Required work> Scan the records for the word "FMCSA". Report each line where it occurs.

Stored items:

::::::::::

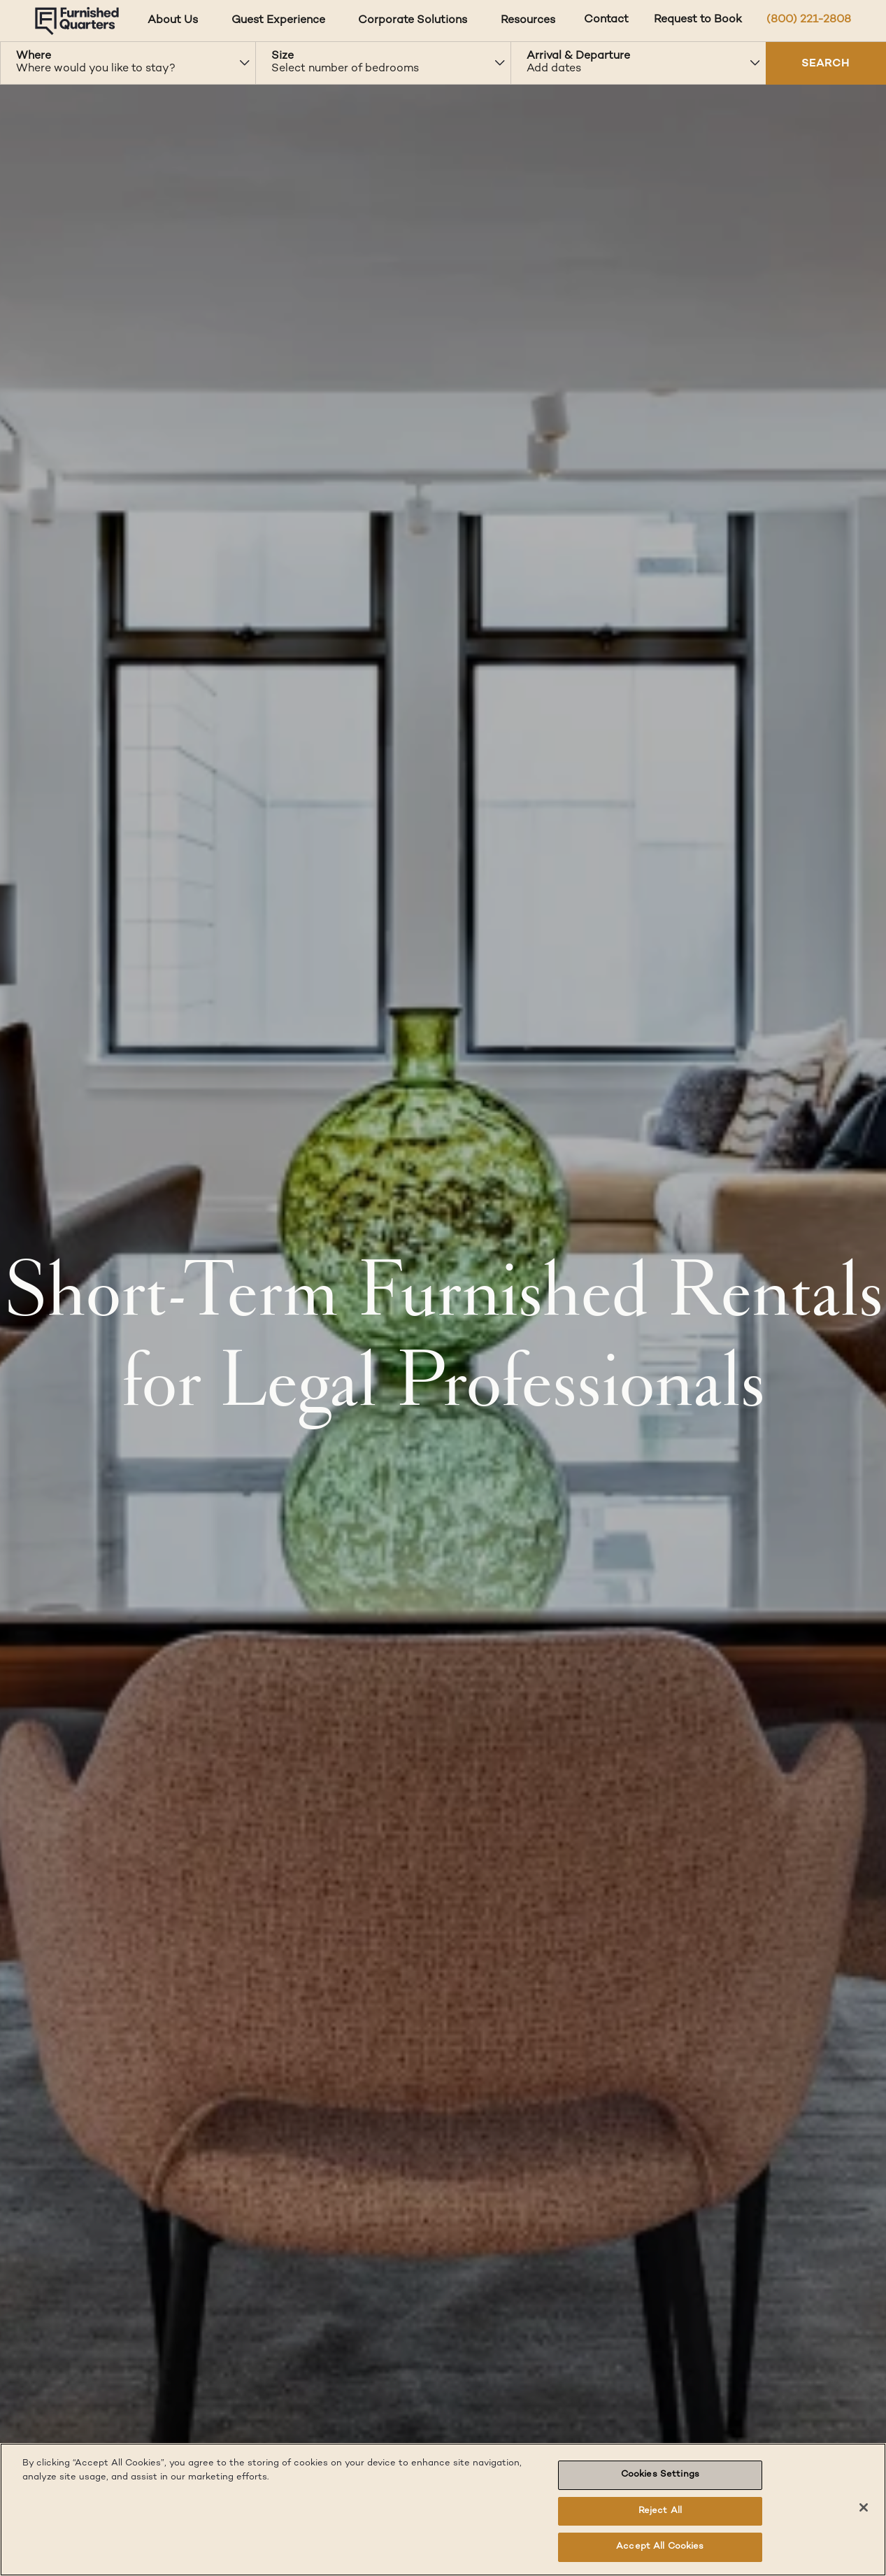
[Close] (863, 2507)
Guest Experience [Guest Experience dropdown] (278, 21)
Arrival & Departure (578, 56)
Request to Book (698, 20)
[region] (443, 2509)
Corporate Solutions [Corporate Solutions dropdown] (412, 21)
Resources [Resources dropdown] (528, 21)
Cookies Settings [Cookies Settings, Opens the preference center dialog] (660, 2474)
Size (282, 56)
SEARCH (825, 64)
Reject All (660, 2511)
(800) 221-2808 (808, 20)
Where (33, 56)
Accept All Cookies (659, 2547)
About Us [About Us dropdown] (173, 21)
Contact (606, 20)
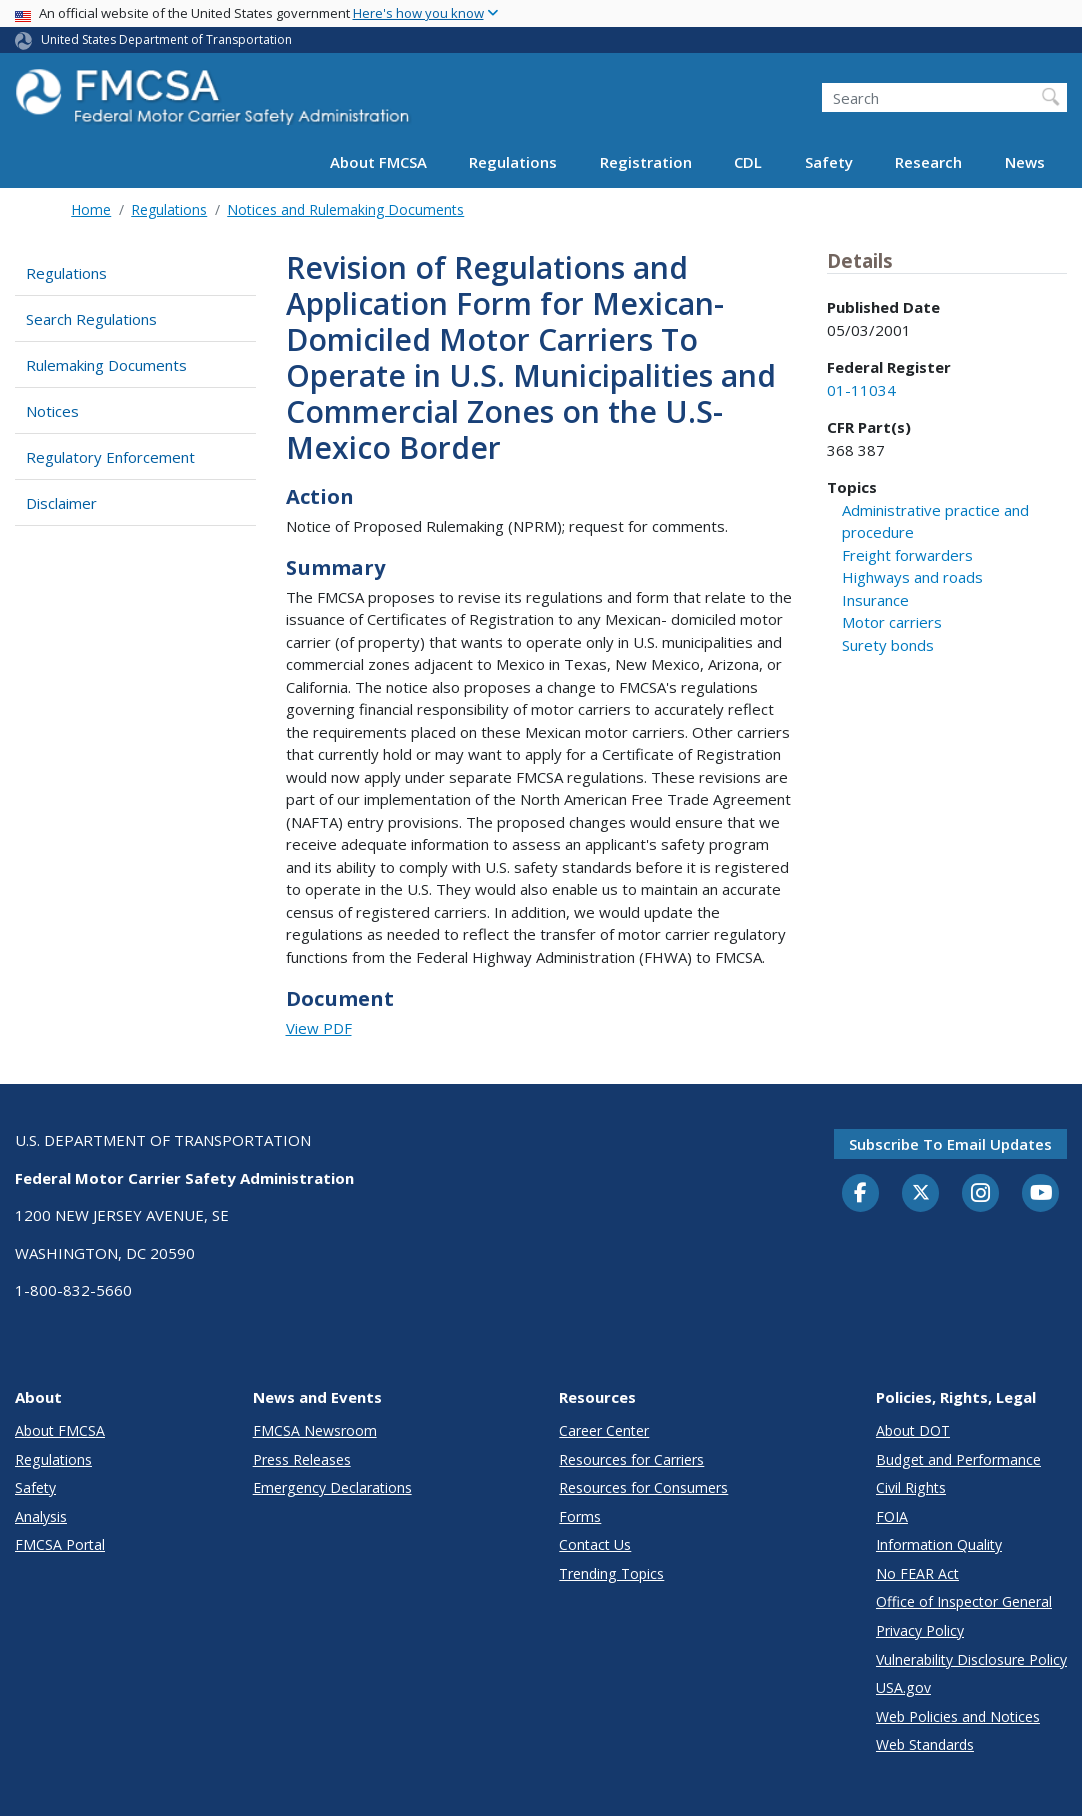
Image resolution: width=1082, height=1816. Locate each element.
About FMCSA (378, 162)
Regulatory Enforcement (110, 457)
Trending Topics (611, 1573)
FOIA (892, 1516)
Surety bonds (888, 645)
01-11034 (861, 390)
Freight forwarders (907, 555)
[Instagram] (981, 1195)
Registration (646, 162)
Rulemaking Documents (106, 365)
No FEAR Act (917, 1573)
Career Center (604, 1430)
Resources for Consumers (643, 1487)
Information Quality (939, 1544)
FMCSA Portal (60, 1544)
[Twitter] (921, 1193)
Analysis (41, 1516)
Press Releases (302, 1459)
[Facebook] (861, 1194)
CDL (748, 162)
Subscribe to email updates (950, 1144)
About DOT (913, 1430)
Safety (829, 162)
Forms (580, 1516)
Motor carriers (892, 622)
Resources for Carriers (631, 1459)
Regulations (513, 162)
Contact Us (595, 1544)
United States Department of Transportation (166, 39)
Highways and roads (912, 577)
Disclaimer (61, 503)
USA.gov (903, 1687)
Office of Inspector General (964, 1601)
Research (928, 162)
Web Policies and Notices (958, 1716)
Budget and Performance (958, 1459)
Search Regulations (91, 319)
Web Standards (925, 1744)
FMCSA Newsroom (315, 1430)
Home (91, 209)
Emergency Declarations (332, 1487)
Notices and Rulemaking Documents (345, 209)
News (1025, 162)
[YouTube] (1041, 1194)
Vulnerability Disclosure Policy (971, 1659)
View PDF (319, 1028)
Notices (52, 411)
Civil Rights (911, 1487)
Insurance (875, 600)
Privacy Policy (920, 1630)
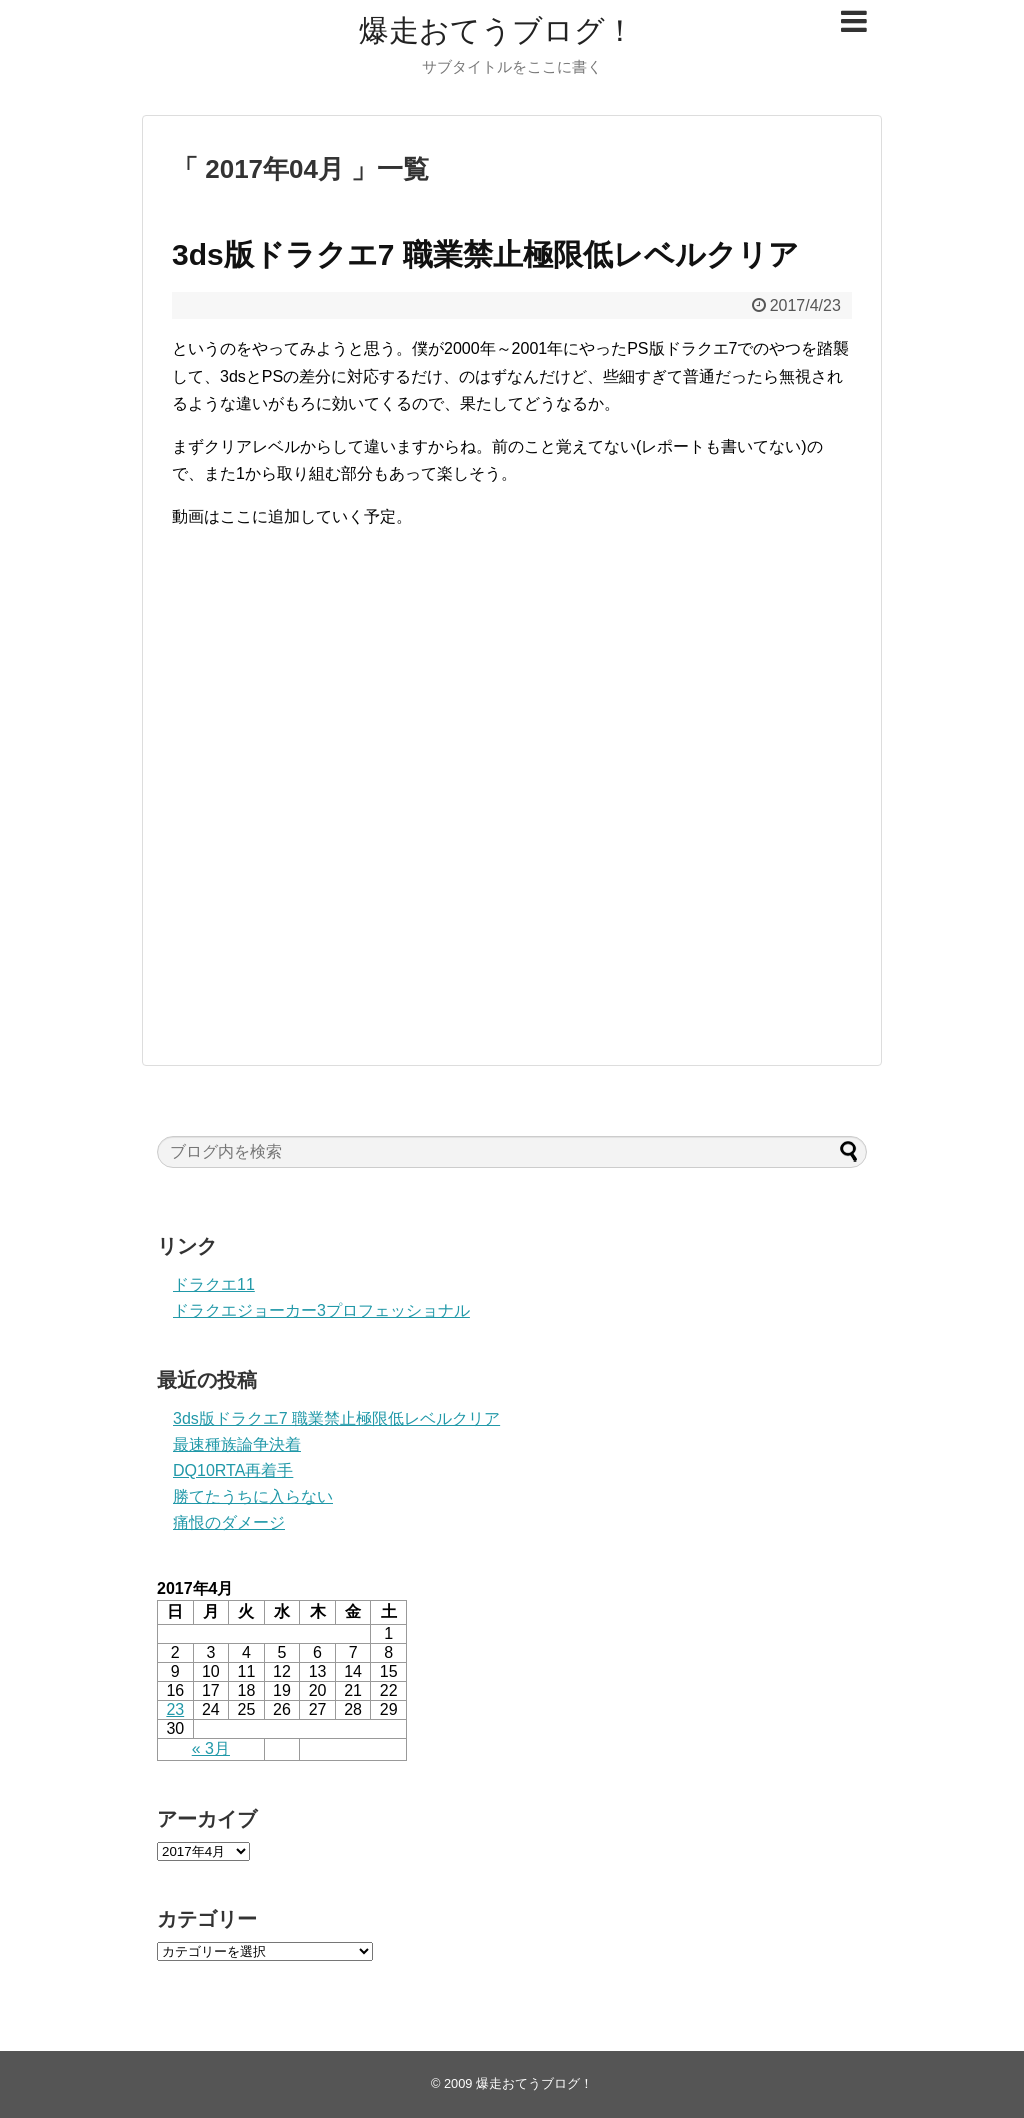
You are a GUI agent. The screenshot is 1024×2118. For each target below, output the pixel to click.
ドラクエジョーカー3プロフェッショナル (321, 1310)
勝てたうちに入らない (253, 1496)
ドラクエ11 (214, 1284)
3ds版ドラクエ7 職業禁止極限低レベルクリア (485, 254)
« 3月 (211, 1748)
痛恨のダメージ (229, 1522)
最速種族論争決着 (237, 1444)
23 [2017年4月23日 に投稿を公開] (175, 1709)
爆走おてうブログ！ (497, 30)
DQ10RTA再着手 (233, 1470)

::::::::::

Exercise answer>
About FMCSA (378, 162)
FMCSA Portal (60, 1544)
FMCSA Newsroom (315, 1430)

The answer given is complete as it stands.